Confiaba en que podrían volver a ser buenos amigos. Le parecía que ya era hora de hacer las paces. Pero la verdad es que no iban a hacer las paces. Desde luego ella tenía razón, y él jamás reconocería que no la había tenido. O sea que era indudable que ninguno de los dos cedería; pero era la ocasión de aparentar que habían olvidado su disputa; y cuando él entró en la estancia, Emma, que estaba con uno de los pequeños, pensó que aquella era una buena oportunidad que podía contribuir a reanudar su amistad; la niñita era la menor de los hermanos y tenía unos ocho meses; era su primera visita a Hartfield, y parecía muy satisfecha de sentirse mecida por los brazos de su tía. Y efectivamente la oportunidad fue favorable; pues aunque él empezó poniendo cara muy seria y haciendo preguntas bruscas, no tardó en hablar de los pequeños en el tono ordinario, y en quitarle la niña de los brazos con toda la falta de ceremonia de una perfecta amistad. Emma se dio cuenta de que volvían a ser amigos; al principio ello le produjo una gran satisfacción, y luego le inspiró una cierta insolencia, y no pudo por menos de decirle mientras él admiraba a la niña:
– Es un consuelo que por lo menos estemos de acuerdo respecto a nuestros sobrinos y sobrinas. Porque a veces sobre las personas mayores tenemos opiniones muy distintas; pero respecto a estos niños observo que siempre estamos de acuerdo.
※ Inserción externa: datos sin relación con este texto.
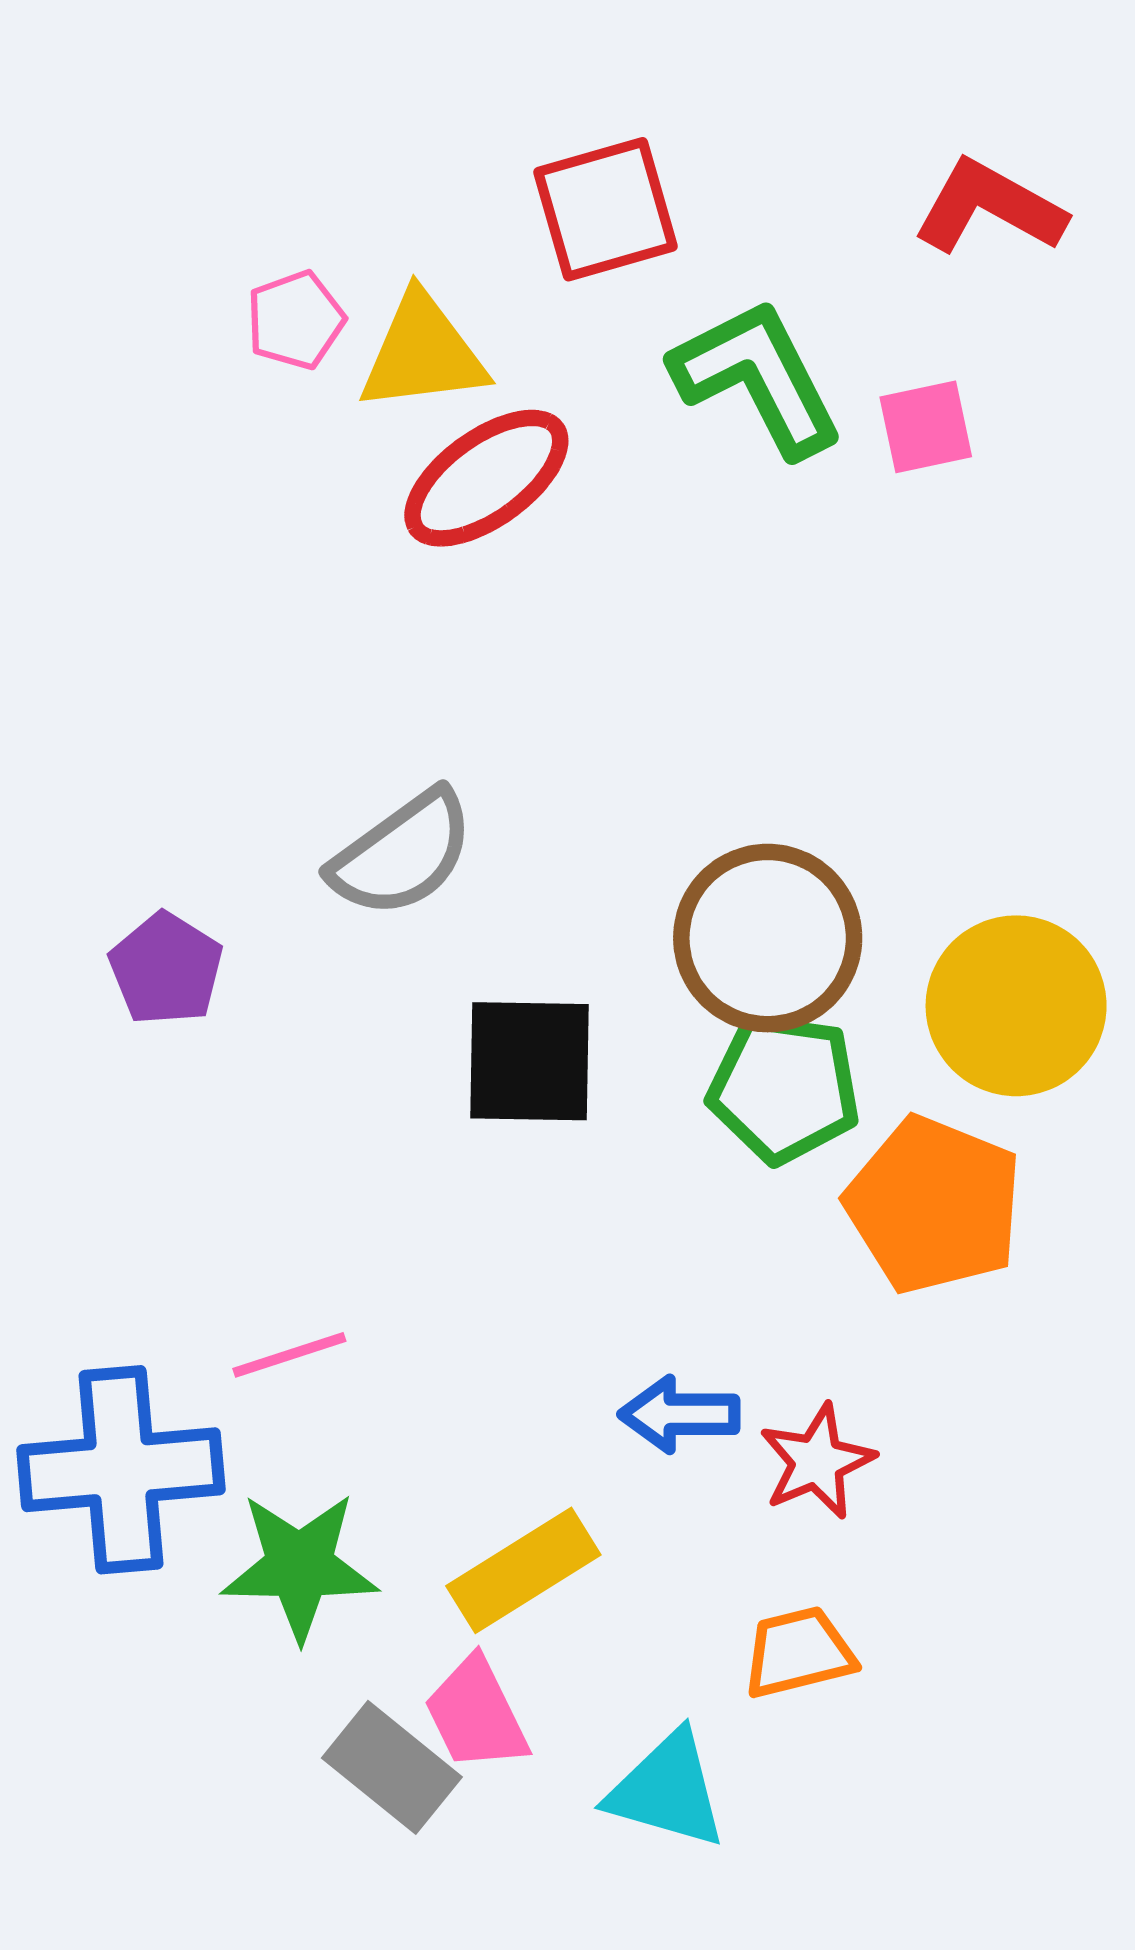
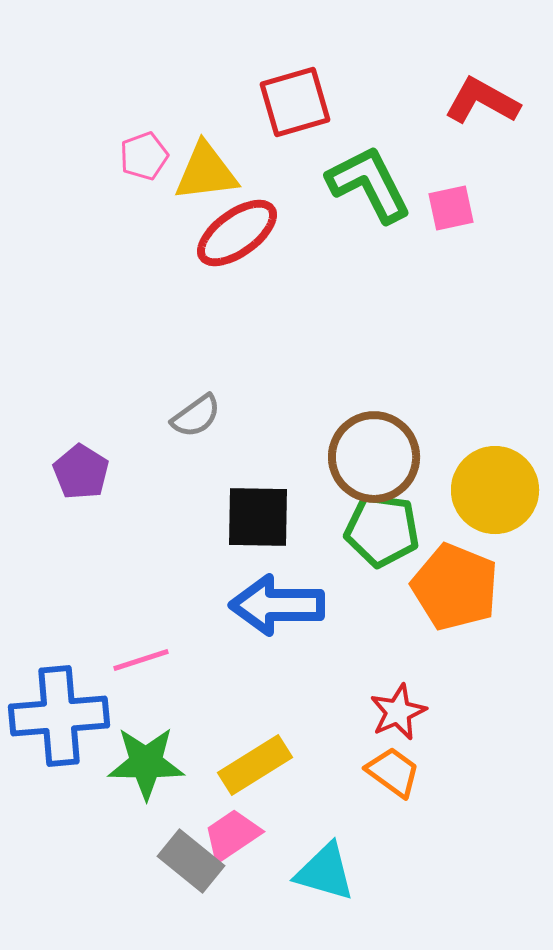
gray semicircle: (402, 854) -> (196, 416), size x0.7
blue arrow: (679, 1414) -> (277, 605), moved, size x1.6
orange trapezoid: (798, 1652) -> (393, 772), moved, turned 50
pink trapezoid: (476, 1714) -> (232, 835), turned 82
– Si al juzgar a las personas mayores, en vez de dejarse arrastrar por su imaginación y sus caprichos se dejara guiar por los sentimientos naturales, como hace usted cuando se trata de estos niños, siempre podríamos estar de acuerdo.
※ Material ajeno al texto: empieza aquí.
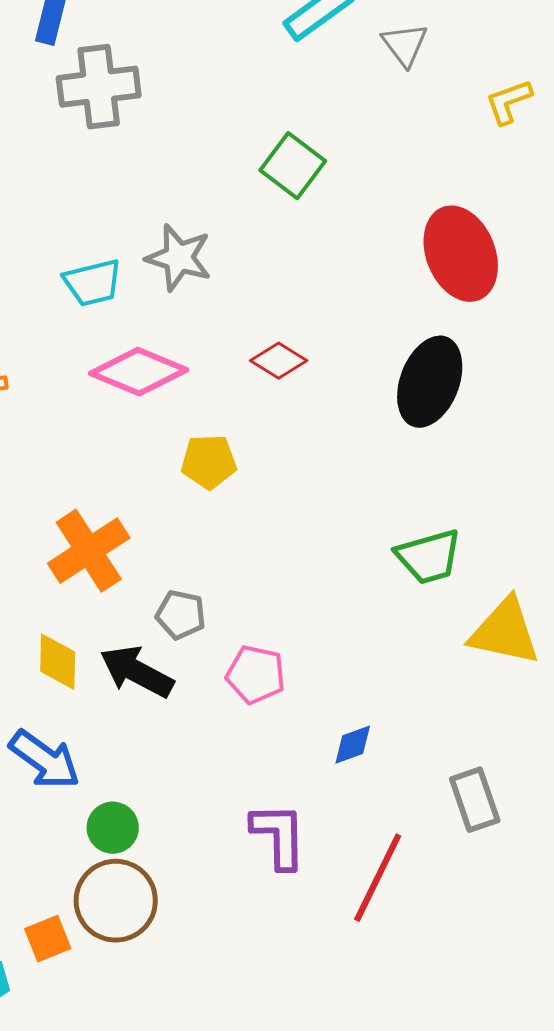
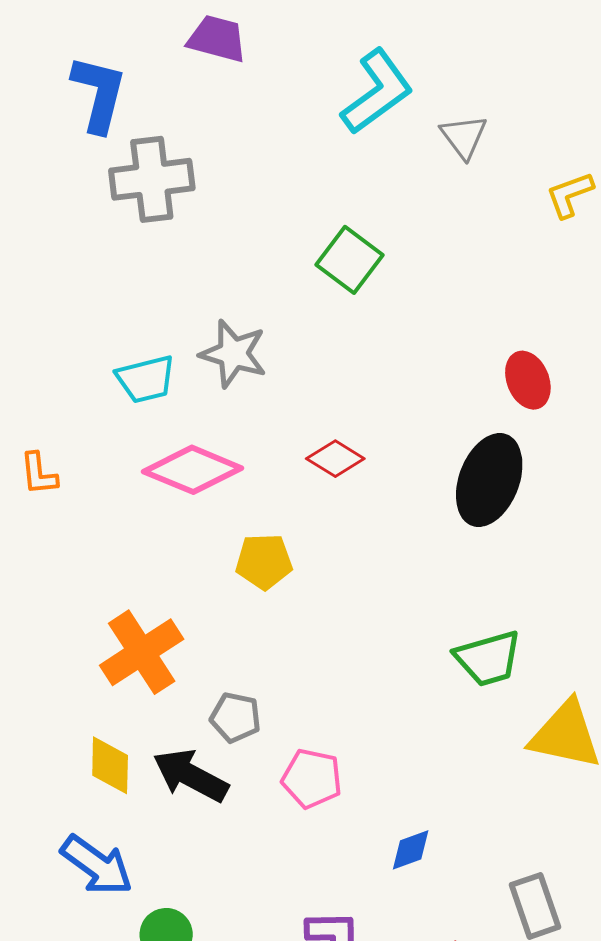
red ellipse: (461, 254) -> (528, 380), moved, size x0.6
– Desde luego, nuestras diferencias siempre se deben a que yo estoy equivocada, ¿no es así?
– Sí -dijo él, sonriendo- y hay una buena razón para ello: cuando usted nació yo tenía ya dieciséis años.
– Cierto, es una diferencia de edad -replicó Emma-, y no dudo de que en aquella época tenía usted mucho más criterio que yo; pero, ¿no cree que los veintiún años que han transcurrido desde entonces pueden haber contribuido a igualar bastante nuestras inteligencias?
– Sí… bastante.
– A pesar de todo, no lo suficiente como para concederme la posibilidad de que sea yo la que tenga razón si disentimos en algo.
– Aún le llevo la ventaja de tener dieciséis años más de experiencia y de no ser una linda muchacha y una niña mimada. Vamos, mi querida Emma, seamos amigos y no hablemos más del asunto. Y tú, Emmita, dile a tu tía que no te dé el mal ejemplo de remover antiguos agravios, y que si antes tenía razón ahora no la tiene.
– Es verdad -exclamó-, es la pura verdad. Emmita, tienes que llegar a ser una mujer mejor que tu tía. Sé muchísimo más lista, y no seas ni la mitad de vanidosa que ella. Ahora, señor Knightley, permítame dos palabras más y termino. Creo que los dos teníamos las mejores intenciones, y debo decirle que aún no se ha demostrado que ninguno de mis argumentos sea falso. Sólo quiero saber si el señor Martin no ha sufrido una decepción demasiado grande.
– No podía sufrirla mayor -fue la breve y rotunda respuesta.
– ¡Ah! De veras que lo siento mucho… ¡Vaya, démonos las manos!
Apenas habían acabado de estrecharse las manos, y con gran cordialidad, cuando hizo su aparición John Knightley y los «¿Qué tal, George?», «Hola, John, ¿qué tal?», se sucedieron en el tono más característicamente inglés, ocultando bajo una impasibilidad que lo parecía todo menos indiferencia, el gran afecto que les unía, y que de ser necesario hubiera llevado a cualquiera de los dos a hacer cualquier sacrificio por el otro.